A ex-atriz e empresária Susana Werner gerou polêmica ao anunciar nas redes sociais, na quinta-feira, 18, o início de um tratamento para emagrecer com retatrutida. No vídeo, ela exibe o abdômen e recebe uma injeção do medicamento, considerado uma versão mais avançada das canetas para obesidade, como Mounjaro e Wegovy. No entanto, a substância ainda não está disponível para venda em nenhum lugar do mundo, nem mesmo nos Estados Unidos, onde Susana afirma estar realizando o tratamento.
O que é a retatrutida?
A retatrutida é um triagonista, ou seja, atua sobre três receptores hormonais diferentes envolvidos no controle do apetite, metabolismo e glicose. Diferentemente da semaglutida (Ozempic, Wegovy) e da tirzepatida (Mounjaro), ela age simultaneamente em três frentes, o que tem despertado grande interesse. Atualmente, a substância está na fase 3 dos estudos clínicos, a etapa final de testes em humanos antes da submissão às agências reguladoras, como a Anvisa, no Brasil, e o FDA, nos Estados Unidos. Isso significa que qualquer produto comercializado como retatrutida não corresponde à versão original do medicamento e não passou pelo processo regulatório, não havendo garantias de segurança, eficácia e qualidade.
Riscos do uso de retatrutida ilegal
O endocrinologista Clayton Macedo, diretor da Sociedade Brasileira de Endocrinologia e Metabologia (Sbem), alerta para os perigos. A primeira preocupação envolve o conteúdo dessas formulações, muitas vezes adquiridas de fornecedores sem regulação adequada, localizados na Índia, China e Paraguai. Mesmo que a substância presente seja a retatrutida, não há garantia de que tenha a mesma estrutura molecular da versão estudada. “A retatrutida é um triagonista, atua sobre três receptores diferentes. Para funcionar corretamente, a molécula precisa ter uma configuração específica. Uma versão alternativa pode não apresentar essa mesma estrutura e, consequentemente, não produzir os efeitos esperados”, explica.
Outro problema é a dosagem. Produtos não regulamentados podem conter quantidades inferiores ou superiores às investigadas pelos estudos. Subdoses comprometem os resultados, enquanto doses excessivas aumentam o risco de efeitos adversos, como náuseas intensas, vômitos, dor abdominal e até necessidade de internação. A pureza do produto também é questionável. Análises de versões irregulares de medicamentos semelhantes, como a tirzepatida, já identificaram níveis elevados de contaminantes, que podem levar à formação de compostos desconhecidos e desencadear reações alérgicas sistêmicas graves, com febre, edema generalizado e alterações cutâneas. Reações no local da aplicação, como inchaço, vermelhidão e inflamação, também são possíveis.
Macedo menciona a síndrome de Stevens-Johnson, uma reação alérgica rara, grave e potencialmente fatal à pele e mucosas, geralmente desencadeada por medicamentos. “Já vimos isso acontecer com outras moléculas.
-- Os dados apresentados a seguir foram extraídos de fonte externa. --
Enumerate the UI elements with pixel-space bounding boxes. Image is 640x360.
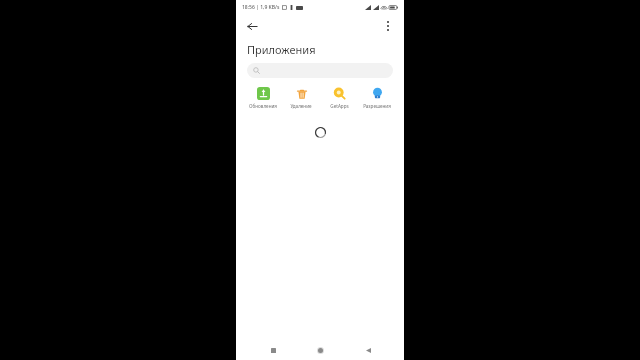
staticText: 18:56 | 1,9 KB/s <box>242 4 280 11</box>
staticText: GetApps <box>330 103 349 109</box>
button[interactable]: Back <box>242 16 262 36</box>
button[interactable] <box>247 63 393 78</box>
button[interactable]: Recent apps <box>262 340 284 360</box>
button[interactable]: Удаление <box>282 85 320 110</box>
staticText: Обновления <box>249 103 277 109</box>
button[interactable]: More options <box>378 16 398 36</box>
button[interactable]: Back <box>357 340 379 360</box>
button[interactable]: GetApps <box>320 85 358 110</box>
button[interactable]: Разрешения <box>358 85 396 110</box>
staticText: Разрешения <box>363 103 391 109</box>
staticText: Удаление <box>290 103 312 109</box>
staticText: Приложения <box>247 42 316 57</box>
button[interactable]: Home <box>309 340 331 360</box>
button[interactable]: Обновления <box>244 85 282 110</box>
Com a retatrutida, especificamente, não conheço relatos, mas tudo é possível”, diz. O ponto é que, como não é possível garantir o que existe dentro desses produtos, também não é possível prever com precisão os riscos envolvidos. Medicamentos dessa classe são estudados e indicados para condições específicas, como obesidade e diabetes tipo 2. Quando usados por pessoas sem essas condições, especialmente em formulações não aprovadas, os riscos se ampliam.
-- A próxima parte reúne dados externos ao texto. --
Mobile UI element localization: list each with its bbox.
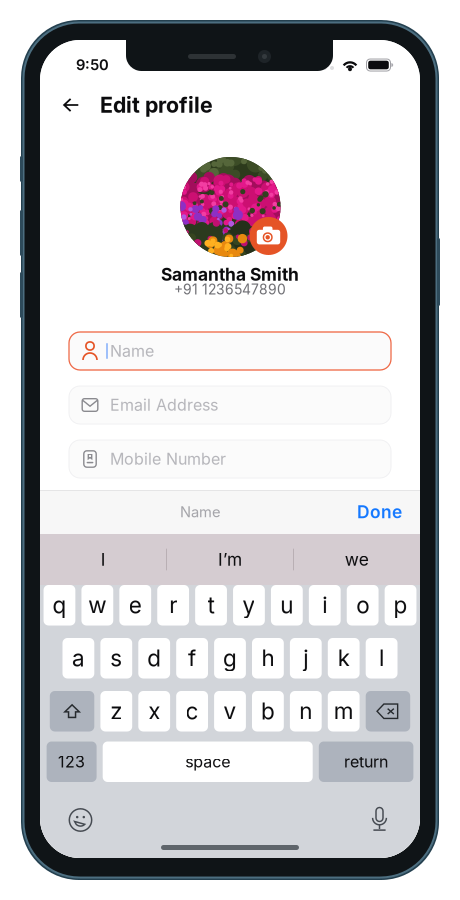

Por que a retatrutida desperta interesse?
Apesar das preocupações, a retatrutida tem chamado atenção pelos resultados observados em pesquisas. Dados apresentados no início de junho pela Eli Lilly, farmacêutica responsável pelo desenvolvimento da molécula, mostraram que participantes que receberam a dose máxima de 12 mg perderam, em média, 32 kg ao longo de 80 semanas de tratamento, o equivalente a 28,3% do peso corporal. Além disso, a maioria dos pacientes apresentou melhora em indicadores relacionados ao diabetes tipo 2.
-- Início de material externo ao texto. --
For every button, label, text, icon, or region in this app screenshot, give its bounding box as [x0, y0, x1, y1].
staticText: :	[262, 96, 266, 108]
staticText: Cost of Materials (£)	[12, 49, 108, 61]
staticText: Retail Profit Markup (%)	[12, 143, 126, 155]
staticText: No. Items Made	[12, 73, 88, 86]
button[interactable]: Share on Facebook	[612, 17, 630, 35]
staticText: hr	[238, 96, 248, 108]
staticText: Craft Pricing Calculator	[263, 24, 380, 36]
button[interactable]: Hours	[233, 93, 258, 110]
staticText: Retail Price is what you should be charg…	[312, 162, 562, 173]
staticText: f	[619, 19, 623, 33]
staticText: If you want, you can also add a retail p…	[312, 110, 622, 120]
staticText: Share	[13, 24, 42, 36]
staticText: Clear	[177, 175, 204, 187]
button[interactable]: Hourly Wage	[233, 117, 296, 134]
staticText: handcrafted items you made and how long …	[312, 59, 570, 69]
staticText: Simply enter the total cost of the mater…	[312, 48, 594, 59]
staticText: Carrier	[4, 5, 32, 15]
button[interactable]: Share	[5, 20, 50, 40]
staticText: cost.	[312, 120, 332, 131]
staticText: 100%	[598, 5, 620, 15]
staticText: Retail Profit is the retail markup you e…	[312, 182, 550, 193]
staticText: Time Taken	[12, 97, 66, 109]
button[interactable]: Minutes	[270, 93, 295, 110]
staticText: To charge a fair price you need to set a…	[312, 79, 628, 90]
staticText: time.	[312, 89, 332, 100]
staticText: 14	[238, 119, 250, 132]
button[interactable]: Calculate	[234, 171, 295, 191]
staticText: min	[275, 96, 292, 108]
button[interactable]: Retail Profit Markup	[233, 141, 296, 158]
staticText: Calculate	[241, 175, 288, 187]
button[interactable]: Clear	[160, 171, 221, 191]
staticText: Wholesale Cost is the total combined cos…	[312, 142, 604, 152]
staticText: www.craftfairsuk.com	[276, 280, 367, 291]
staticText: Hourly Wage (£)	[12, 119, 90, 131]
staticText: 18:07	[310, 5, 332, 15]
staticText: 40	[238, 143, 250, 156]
Em nota enviada ao Estadão, a Eli Lilly alertou para a circulação de produtos ilegais vendidos como retatrutida. “Esses produtos não são purificados ao nível farmacêutico e, frequentemente, provêm de fornecedores estrangeiros ilícitos e não regulados. Os doentes merecem medicamentos seguros, eficazes e clinicamente testados, e não produtos nocivos”, escreveu a farmacêutica. A Anvisa declarou que não autoriza a importação de retatrutida de nenhum lugar do mundo. “Mesmo em outros países, a venda de medicamentos que alegam ter retatrutida é ilegal e oferece sérios riscos aos usuários”, disse a agência.